While that's the theory, how well does that work in practice? The Health and Social Services Department minister's declaration, for instance, notes that he has a shareholding of less than 5% in Vignon Properties Ltd and Brook Properties Ltd, both with an address in Torteval.

The register, which adds in black type that members are not required to disclose the monetary value of any entry, has no other details of what the declared interest actually means.

In this case, there is nothing that helps voters to understand that the Health minister is a shareholder of a company that rents space to the consultants his department authorises to use the hospital facilities or that it is public funds that effectively pay that rent, a proportion of which he will receive as dividends.

To many people, that will seem a close – and potentially not especially helpful – financial relationship.

The code of conduct for elected States members is rightly firm on probity but the register which is a part of that process is less than helpful. Indeed, it seems entirely voluntary as another minister omitted for several years until recently to declare a 50% shareholding in a company.

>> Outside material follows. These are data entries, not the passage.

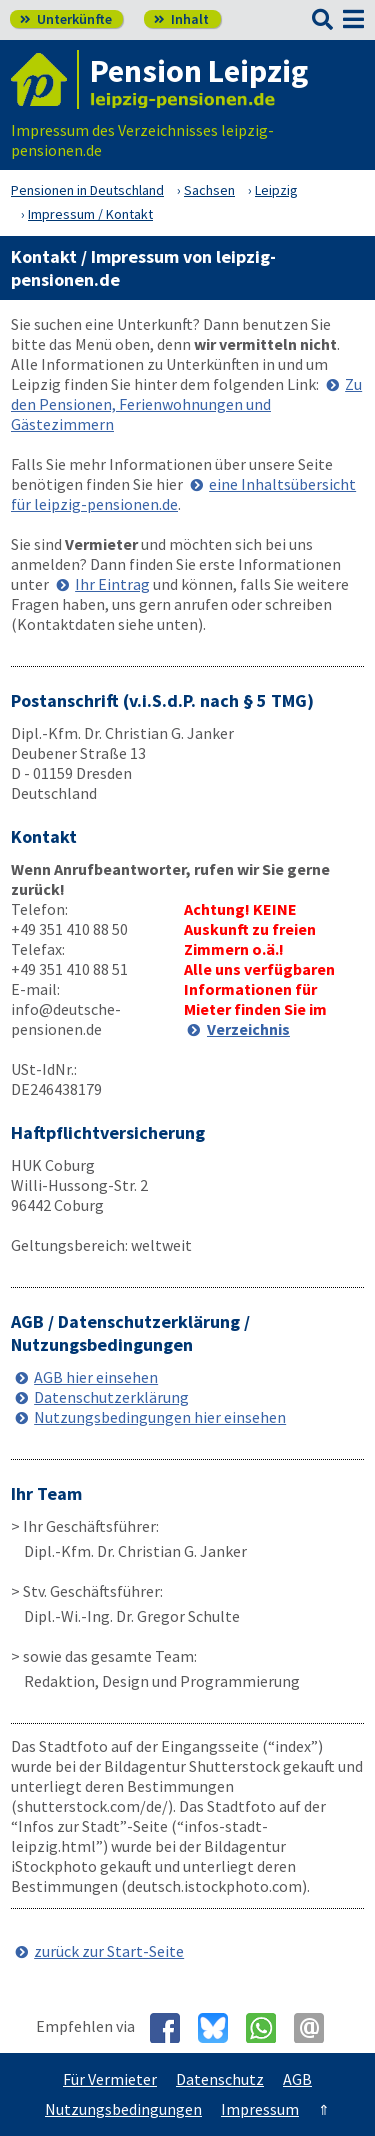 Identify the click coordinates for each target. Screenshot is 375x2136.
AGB (297, 2079)
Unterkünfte (66, 19)
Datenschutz (220, 2079)
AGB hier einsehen (96, 1377)
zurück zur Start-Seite (109, 1951)
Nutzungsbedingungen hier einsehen (160, 1417)
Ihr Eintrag (112, 584)
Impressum (260, 2109)
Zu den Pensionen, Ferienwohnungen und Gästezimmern (186, 404)
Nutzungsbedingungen (123, 2109)
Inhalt (181, 19)
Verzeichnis (248, 1029)
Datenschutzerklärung (111, 1397)
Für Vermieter (110, 2079) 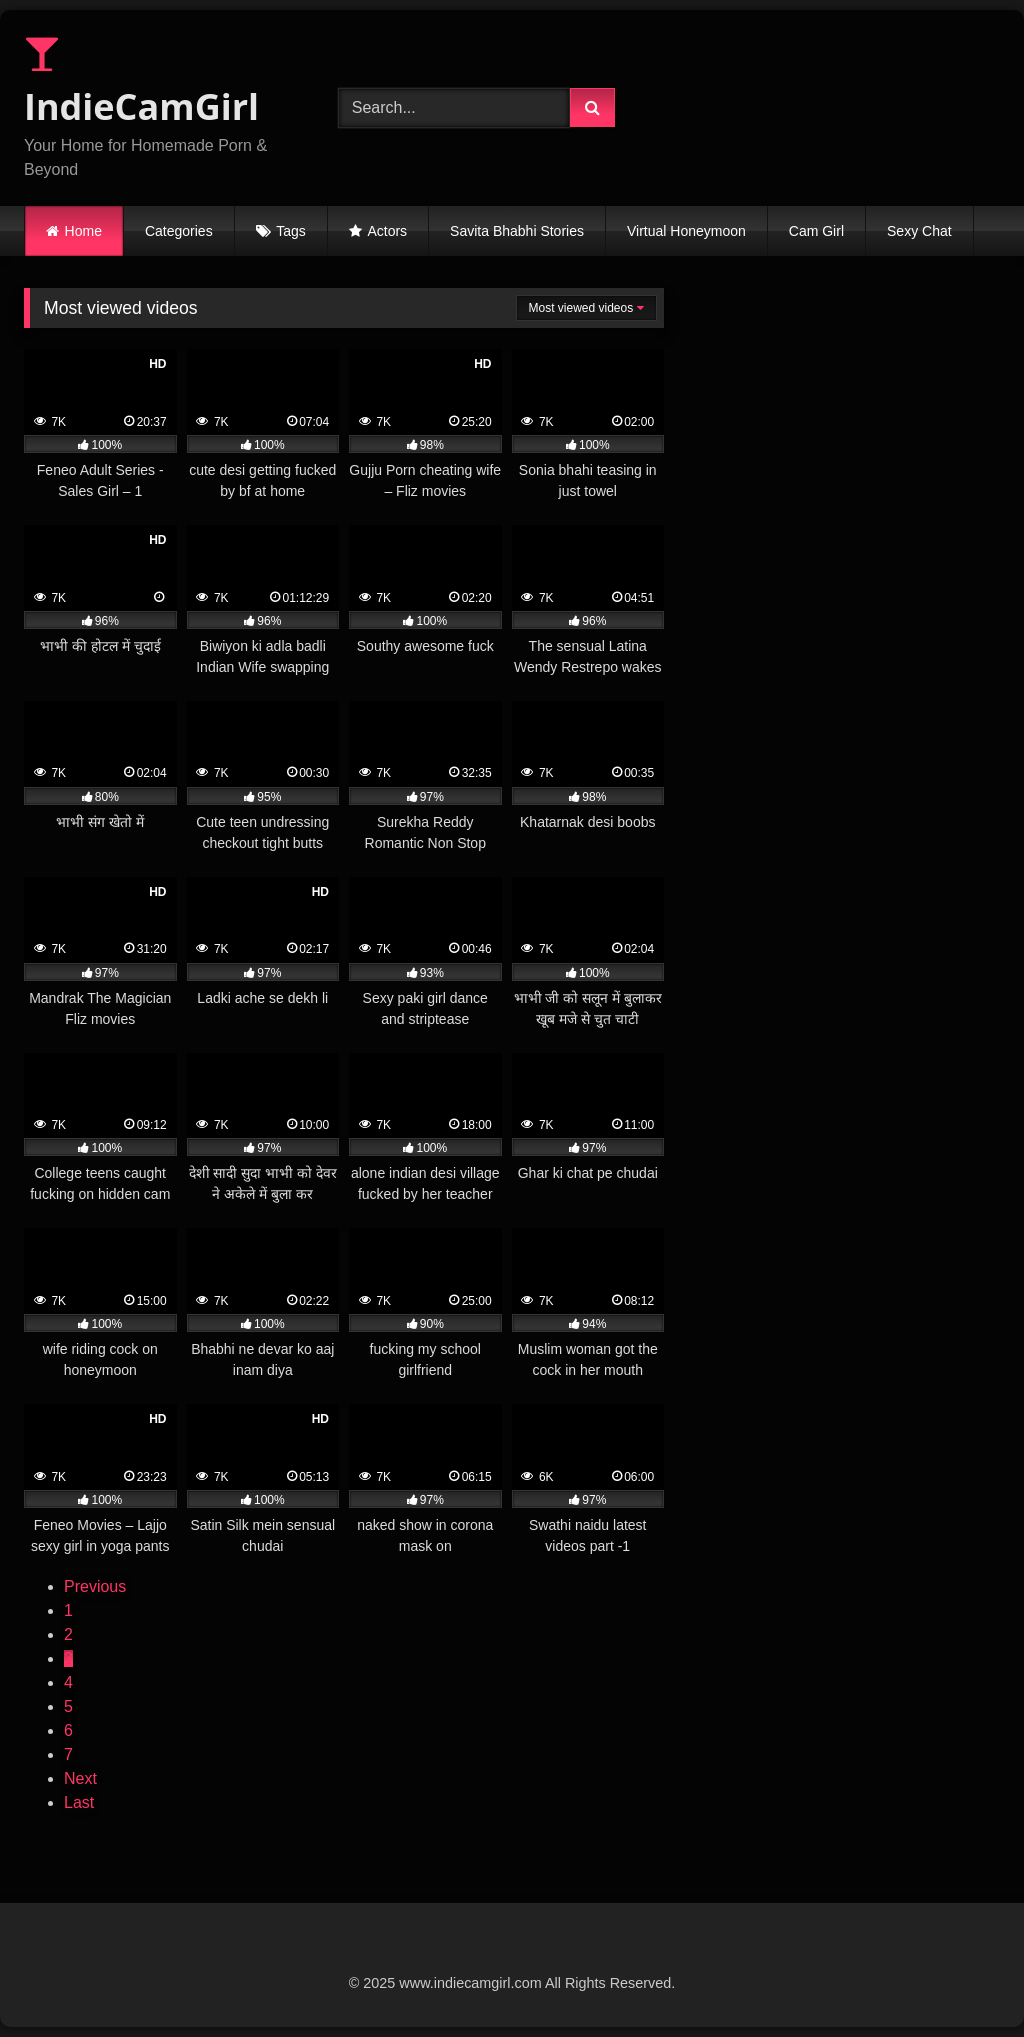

The other oddity is why the register is so feeble in the first place. Given Guernsey's enthusiasm for copying the UK on every nit-picking occasion, it is remarkably out of step with what many might regards as best practice.

Meaningless company declarations and financial secrecy contrast strongly with the openness MPs are expected to display. A few mouse clicks, for instance, reveal that Diane Abbott receives £839 for three hours' work as a BBC presenter and £250 for an article for The Independent.

When members' interests were last raised in anger, over the PEH 'Fallagate' clinical block controversy, it was suggested that the whole issue should be debated by the States.

That was in 2007, and it has yet to happen.